All-in-all, the features incorporated with Release 12 and 13 make LTE an interesting candidate for tactical communications as the underlying technology for next generation battlefield communications.
Conclusion
This article is intended to point out vulnerabilities of LTE and LTE-Advanced. We’ve discussed a number of commonly used jamming techniques as well as more recently developed “smart” approaches, such as barrage jamming, partial band jamming, single-tone jamming, multi-tone jamming, asynchronous off-tone jamming, and pilot tone jamming and nulling. Even though every jamming scheme has its own advantages and disadvantages, asynchronous off-tone jamming has shown to be more efficient in terms of figure of merit than the other schemes.
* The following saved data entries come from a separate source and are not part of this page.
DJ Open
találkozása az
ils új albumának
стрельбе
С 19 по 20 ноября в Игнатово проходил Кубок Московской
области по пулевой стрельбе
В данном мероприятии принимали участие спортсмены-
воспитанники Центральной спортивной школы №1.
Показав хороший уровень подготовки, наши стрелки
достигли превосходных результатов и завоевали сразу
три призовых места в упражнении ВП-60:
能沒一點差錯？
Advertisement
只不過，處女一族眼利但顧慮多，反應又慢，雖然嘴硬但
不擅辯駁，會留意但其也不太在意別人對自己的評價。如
This article has also reviewed unwanted interference and jamming mitigation schemes. We’ve offered a few solutions, including frequency division multiplexing-based solutions, time division multiplexing-based solutions, transmit power control-based solutions, and the popular frequency hopping-based solution.
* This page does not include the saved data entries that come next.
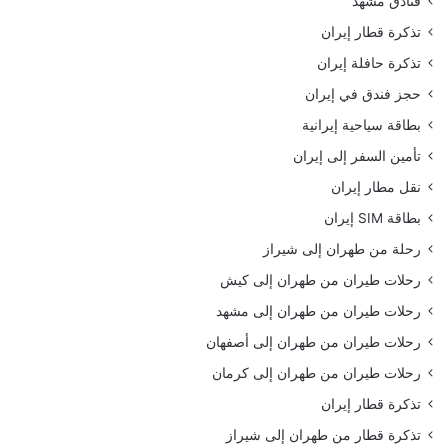
فنادق مشهد
تذكرة قطار إيران
تذكرة حافلة إيران
حجز فندق في إيران
بطاقة سياحية إيرانية
تأمين السفر إلى إيران
نقل مطار إيران
بطاقة SIM إيران
رحلة من طهران إلى شيراز
رحلات طيران من طهران إلى كيش
رحلات طيران من طهران إلى مشهد
رحلات طيران من طهران إلى أصفهان
رحلات طيران من طهران إلى كرمان
تذكرة قطار إيران
تذكرة قطار من طهران إلى شيراز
We’ve also addressed the coexistence issue of LTE with S-band frequencies and in critical environments such as hospitals. The coexistence issue of LTE and S-band frequency is extremely critical and requires constant attention because air traffic control radars and air traffic surveillance radars operate in the S-band. A coupling of the LTE transmitted power in the receiver of a radar may cause a rise in the noise floor and result in a failure to detect an object in the sky.
We have identified the vulnerabilities of the technology and shared strategies and techniques to address them. It goes without mentioning that user equipment and the eNodeB need to be more robust in design. Both are used in security-relevant applications and should be designed to be “self-aware” of interference and jamming cases and programmed to take action to maintain un-degraded communication.
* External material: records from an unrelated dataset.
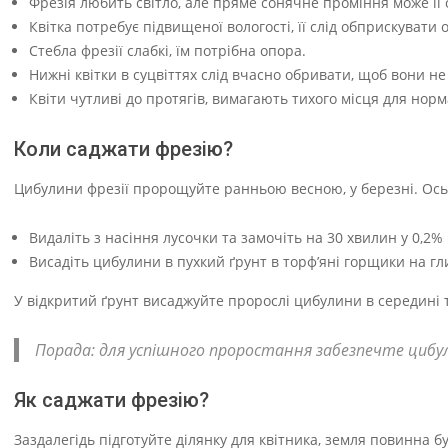
Фрезія любить світло, але пряме сонячне проміння може її 
Квітка потребує підвищеної вологості, її слід обприскувати
Стебла фрезії слабкі, їм потрібна опора.
Нижні квітки в суцвіттях слід вчасно обривати, щоб вони 
Квіти чутливі до протягів, вимагають тихого місця для норм
Коли саджати фрезію?
Цибулини фрезії пророщуйте ранньою весною, у березні. Ось
Видаліть з насіння лусочки та замочіть на 30 хвилин у 0,2
Висадіть цибулини в пухкий ґрунт в торф’яні горщики на гл
У відкритий ґрунт висаджуйте пророслі цибулини в середині 
Порада: для успішного проростання забезпечте цибу
Як саджати фрезію?
Заздалегідь підготуйте ділянку для квітника, земля повинна б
Testing and measurement are key components in all steps of the development and maintenance process of LTE and LTE-Advanced systems and devices, ensuring proper communication even in environments with high interference.
References
- C. Shahriar, S. Sodagari, R. McGwier, and T. C. Clancy, “Performance impact of asynchronous off‑tone jamming attacks against OFDM,” 2013 IEEE International Conference on Communications (ICC), Budapest, Hungary, 2013, pp. 2177-2182, doi: 10.1109/ICC.2013.6654850.
- J. Luo, J. Andrian, and C. Zhou, “Bit error rate analysis of jamming for OFDM systems,” Wireless Telecommunications Symposium, WTS 2007, pp. 1-8, April 2007.
- S. Chao, W. Ping, and S. Guozhong, “Performance of OFDM in the presence of multitone jamming,” 2012 IEEE Symposium on Robotics and Applications (ISRA), Kuala Lumpur, Malaysia, 2012, pp. 118-121, doi: 10.1109/ISRA.2012.6219135.
- T. C. Clancy, “Efficient OFDM Denial: Pilot Jamming and Pilot Nulling,” 2011 IEEE International Conference on Communications (ICC), Kyoto, Japan, 2011, pp. 1-5, doi: 10.1109/icc.2011.5962467.
- Rohde & Schwarz, White Paper PD 3683.3965.52, “Wireless coexistence testing based on IoT device application use cases.”
- Rohde & Schwarz, Application Note 1MA211, “Coexistence Test of LTE and Radar systems.”
- 3GPP TS 36.211, “Physical Channels and Modulation (Rel. 8).” https://www.3gpp.org
- Z. Hu, R. Susitaival, Z. Chen, I-K. Fu, P. Dayal, and S. Kumar Baghel, “Interference Avoidance for In-Device Coexistence in 3GPP LTE-Advanced: Challenge and Solutions,” IEEE Communication Magazine, November 2012.